Some 1,200 activists from 24 countries are in New York City for five days (October 20 to October 24) to share strategies on how to battle world hunger and poverty. The Hunger Project is holding its annual "global weekend" to attack global problems and those unique to a particular region.

As its name suggests, The Hunger Project is devoted to ending starvation, but its organizers have other goals as well. They want to combat poverty, stop the spread of the HIV/AIDS virus, as well as achieve gender equality and universal education. An ambitious agenda, but so is the Hunger Project's mandate that people come up with solutions, not governments. The majority of the project's activists are volunteers working and living in their own villages. Though they share many problems each country has a unique area of focus.
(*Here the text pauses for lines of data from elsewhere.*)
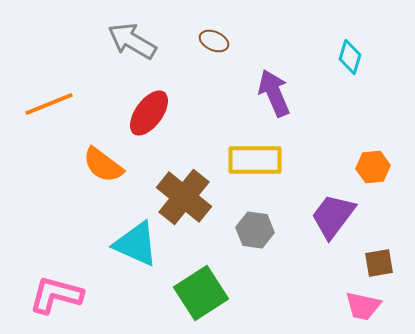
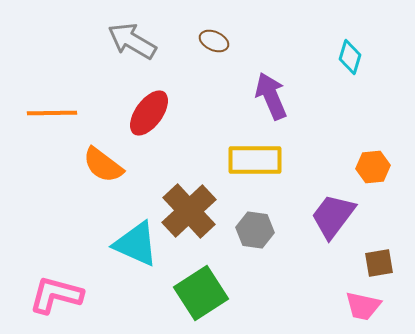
purple arrow: moved 3 px left, 3 px down
orange line: moved 3 px right, 9 px down; rotated 21 degrees clockwise
brown cross: moved 5 px right, 14 px down; rotated 8 degrees clockwise
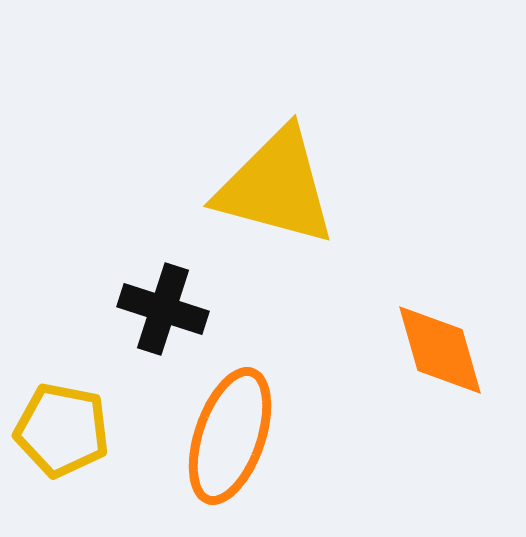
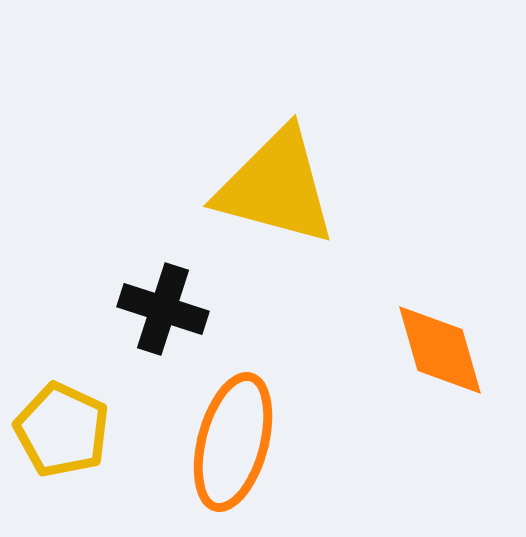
yellow pentagon: rotated 14 degrees clockwise
orange ellipse: moved 3 px right, 6 px down; rotated 4 degrees counterclockwise
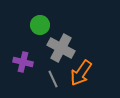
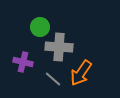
green circle: moved 2 px down
gray cross: moved 2 px left, 1 px up; rotated 24 degrees counterclockwise
gray line: rotated 24 degrees counterclockwise
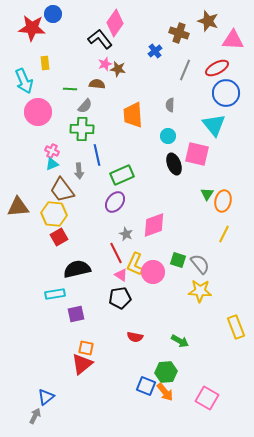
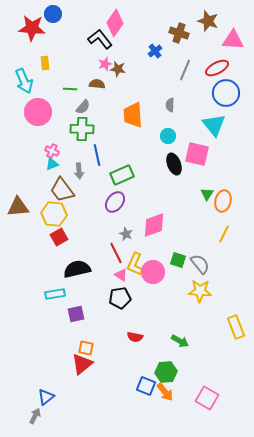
gray semicircle at (85, 106): moved 2 px left, 1 px down
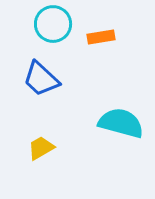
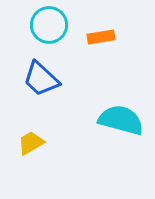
cyan circle: moved 4 px left, 1 px down
cyan semicircle: moved 3 px up
yellow trapezoid: moved 10 px left, 5 px up
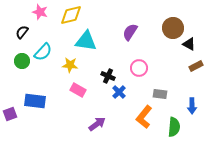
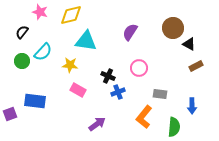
blue cross: moved 1 px left; rotated 24 degrees clockwise
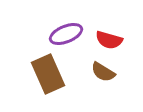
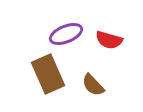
brown semicircle: moved 10 px left, 13 px down; rotated 15 degrees clockwise
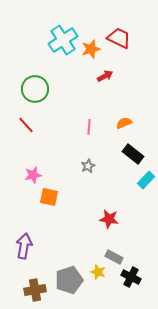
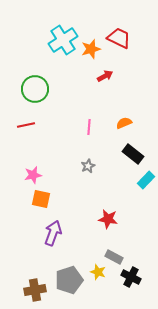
red line: rotated 60 degrees counterclockwise
orange square: moved 8 px left, 2 px down
red star: moved 1 px left
purple arrow: moved 29 px right, 13 px up; rotated 10 degrees clockwise
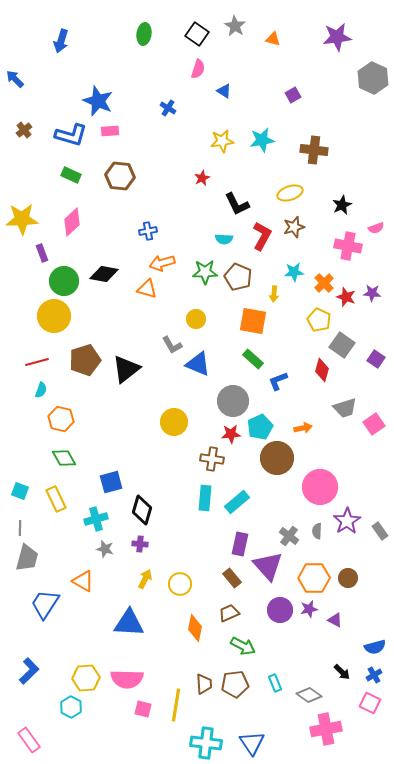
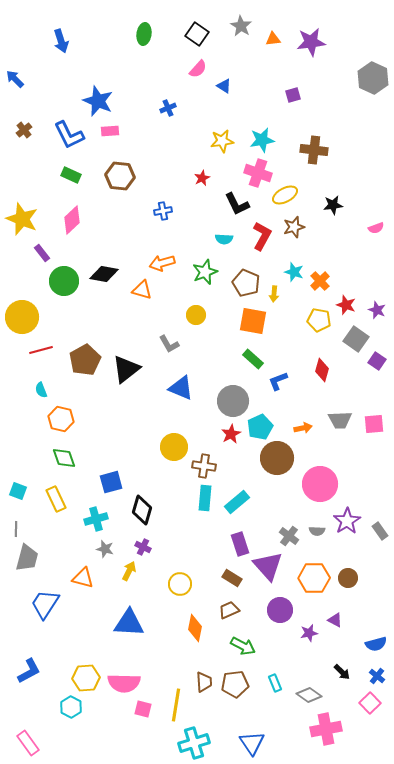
gray star at (235, 26): moved 6 px right
purple star at (337, 37): moved 26 px left, 5 px down
orange triangle at (273, 39): rotated 21 degrees counterclockwise
blue arrow at (61, 41): rotated 35 degrees counterclockwise
pink semicircle at (198, 69): rotated 24 degrees clockwise
blue triangle at (224, 91): moved 5 px up
purple square at (293, 95): rotated 14 degrees clockwise
blue cross at (168, 108): rotated 35 degrees clockwise
blue L-shape at (71, 135): moved 2 px left; rotated 48 degrees clockwise
yellow ellipse at (290, 193): moved 5 px left, 2 px down; rotated 10 degrees counterclockwise
black star at (342, 205): moved 9 px left; rotated 18 degrees clockwise
yellow star at (22, 219): rotated 24 degrees clockwise
pink diamond at (72, 222): moved 2 px up
blue cross at (148, 231): moved 15 px right, 20 px up
pink cross at (348, 246): moved 90 px left, 73 px up; rotated 8 degrees clockwise
purple rectangle at (42, 253): rotated 18 degrees counterclockwise
green star at (205, 272): rotated 20 degrees counterclockwise
cyan star at (294, 272): rotated 24 degrees clockwise
brown pentagon at (238, 277): moved 8 px right, 6 px down
orange cross at (324, 283): moved 4 px left, 2 px up
orange triangle at (147, 289): moved 5 px left, 1 px down
purple star at (372, 293): moved 5 px right, 17 px down; rotated 18 degrees clockwise
red star at (346, 297): moved 8 px down
yellow circle at (54, 316): moved 32 px left, 1 px down
yellow circle at (196, 319): moved 4 px up
yellow pentagon at (319, 320): rotated 15 degrees counterclockwise
gray L-shape at (172, 345): moved 3 px left, 1 px up
gray square at (342, 345): moved 14 px right, 6 px up
purple square at (376, 359): moved 1 px right, 2 px down
brown pentagon at (85, 360): rotated 12 degrees counterclockwise
red line at (37, 362): moved 4 px right, 12 px up
blue triangle at (198, 364): moved 17 px left, 24 px down
cyan semicircle at (41, 390): rotated 140 degrees clockwise
gray trapezoid at (345, 408): moved 5 px left, 12 px down; rotated 15 degrees clockwise
yellow circle at (174, 422): moved 25 px down
pink square at (374, 424): rotated 30 degrees clockwise
red star at (231, 434): rotated 24 degrees counterclockwise
green diamond at (64, 458): rotated 10 degrees clockwise
brown cross at (212, 459): moved 8 px left, 7 px down
pink circle at (320, 487): moved 3 px up
cyan square at (20, 491): moved 2 px left
gray line at (20, 528): moved 4 px left, 1 px down
gray semicircle at (317, 531): rotated 91 degrees counterclockwise
purple cross at (140, 544): moved 3 px right, 3 px down; rotated 21 degrees clockwise
purple rectangle at (240, 544): rotated 30 degrees counterclockwise
brown rectangle at (232, 578): rotated 18 degrees counterclockwise
yellow arrow at (145, 579): moved 16 px left, 8 px up
orange triangle at (83, 581): moved 3 px up; rotated 15 degrees counterclockwise
purple star at (309, 609): moved 24 px down
brown trapezoid at (229, 613): moved 3 px up
blue semicircle at (375, 647): moved 1 px right, 3 px up
blue L-shape at (29, 671): rotated 16 degrees clockwise
blue cross at (374, 675): moved 3 px right, 1 px down; rotated 21 degrees counterclockwise
pink semicircle at (127, 679): moved 3 px left, 4 px down
brown trapezoid at (204, 684): moved 2 px up
pink square at (370, 703): rotated 20 degrees clockwise
pink rectangle at (29, 740): moved 1 px left, 3 px down
cyan cross at (206, 743): moved 12 px left; rotated 24 degrees counterclockwise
For Dr. Badiul Majumdar, the project's director in Bangladesh, where they have 60,000 volunteers, it's fighting government corruption. Transparency International, a non-government organization that ranks corruption in 148 countries, gave Bangladesh its lowest rating. "Fifth time in a row we are rated the most corrupt nation in the world. So citizens must wake up and really fight back. We are trying to now empower people with information about the background of the people who run for elections, about their criminal background, their wealth. So that people can make informed decisions. Unless good people are elected criminalization will not go away," he said.
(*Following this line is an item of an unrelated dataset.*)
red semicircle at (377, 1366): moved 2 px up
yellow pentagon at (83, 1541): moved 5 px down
In Malawi, an African country of 11 million people, 65 percent of the people live in poverty. One goal is to empower women, who make up the majority of the poor. In many villages it is taboo for women to discuss sexuality, making it difficult to access information or to understand they have sexual rights. Rather than try to impose an outside solution, Hunger Project volunteers brought men and women from individual villages together to focus on rituals that endanger women and increase the spread of the HIV virus. One ritual required that a widow, within three days of her husband's death, sleep with a man chosen by village elders to chase away the spirit of death.
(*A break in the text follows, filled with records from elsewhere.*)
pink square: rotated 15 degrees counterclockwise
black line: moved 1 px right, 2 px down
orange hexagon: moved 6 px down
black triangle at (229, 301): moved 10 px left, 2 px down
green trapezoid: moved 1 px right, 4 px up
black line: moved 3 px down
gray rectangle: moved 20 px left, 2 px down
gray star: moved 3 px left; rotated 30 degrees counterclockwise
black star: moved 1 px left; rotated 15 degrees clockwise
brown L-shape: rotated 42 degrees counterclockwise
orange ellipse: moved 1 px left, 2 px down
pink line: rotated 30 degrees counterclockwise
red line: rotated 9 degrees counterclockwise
Project director Rowlands Kaotcha describes how one village changed that practice. "For example, say, 'No, if my husband passes away, I will not need another man to sleep with me because I can catch a virus through that process. I don't know what this man does. But I will take any person in my family who is married and I will ask the two of them to sleep together on my behalf. When they sleep together like that, we believe that they have chased the spirits on my behalf.' Now even though this is still superstition, it is being practiced in a much safer way than it was before," he said.

Projects vary from country to country. In Mexico, for example, volunteers are organizing indigenous people. In Uganda, they have helped to create banks that loan credit to rural women. While the volunteers come from many different countries, they all share a similar world view: To help the poor and the hungry become self-reliant and take control of their future.